* **Aim of the task**:
Would you retype the line that contains "cada tren de FGC (23,8% de difere" and all lines following it to the end of the entries below, exactly and without pictures?
-------- Input for this task
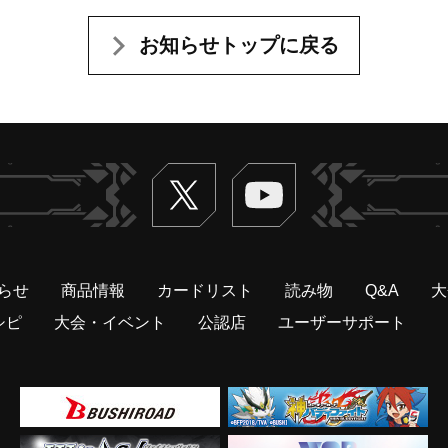
お知らせトップに戻る
Twitter
ヴァンガードch
らせ
商品情報
カードリスト
読み物
Q&A
大
シピ
大会・イベント
公認店
ユーザーサポート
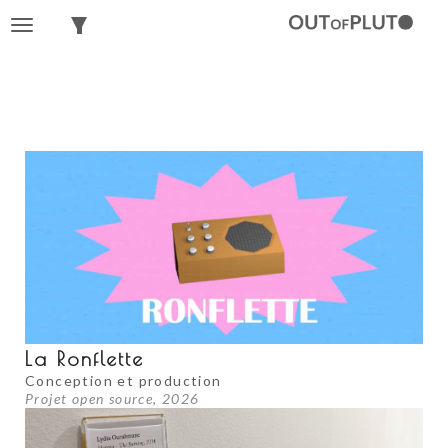
Toggle
Toggle
navigation
navigation
La Ronflette
Conception et production
Projet open source, 2026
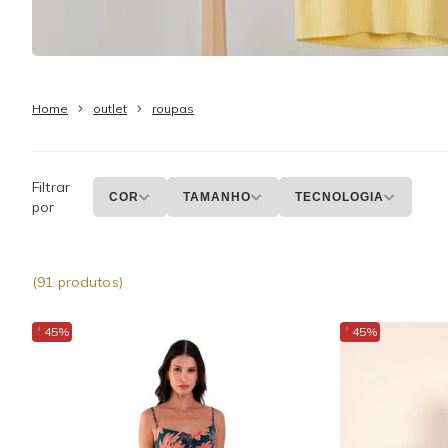
Home
outlet
roupas
Filtrar
COR
TAMANHO
TECNOLOGIA
por
(91 produtos)
↓
↓
45%
45%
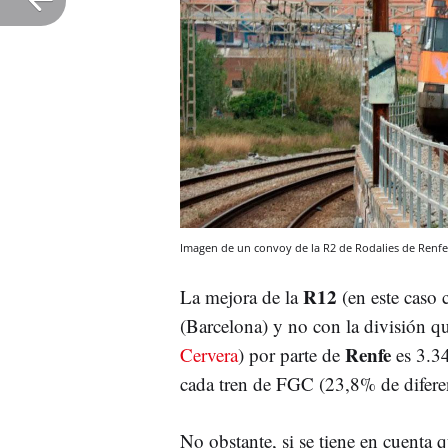
Imagen de un convoy de la R2 de Rodalies de Renfe
R12
La mejora de la
(en este caso 
(Barcelona) y no con la división q
Renfe
Cervera
) por parte de
es 3.34
cada tren de FGC (23,8% de difere
No obstante, si se tiene en cuenta q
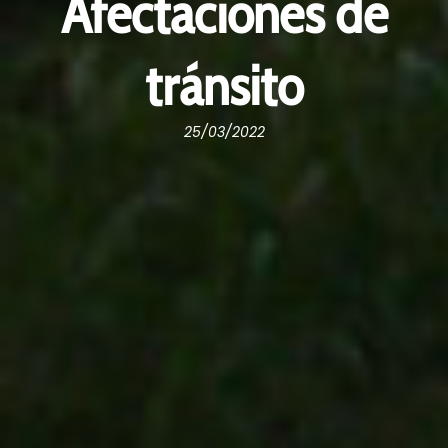
Afectaciones de
tránsito
25/03/2022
----------------
* **Output of the exercise**:
cada tren de FGC (23,8% de difere
No obstante, si se tiene en cuenta q
Afectaciones de
tránsito
25/03/2022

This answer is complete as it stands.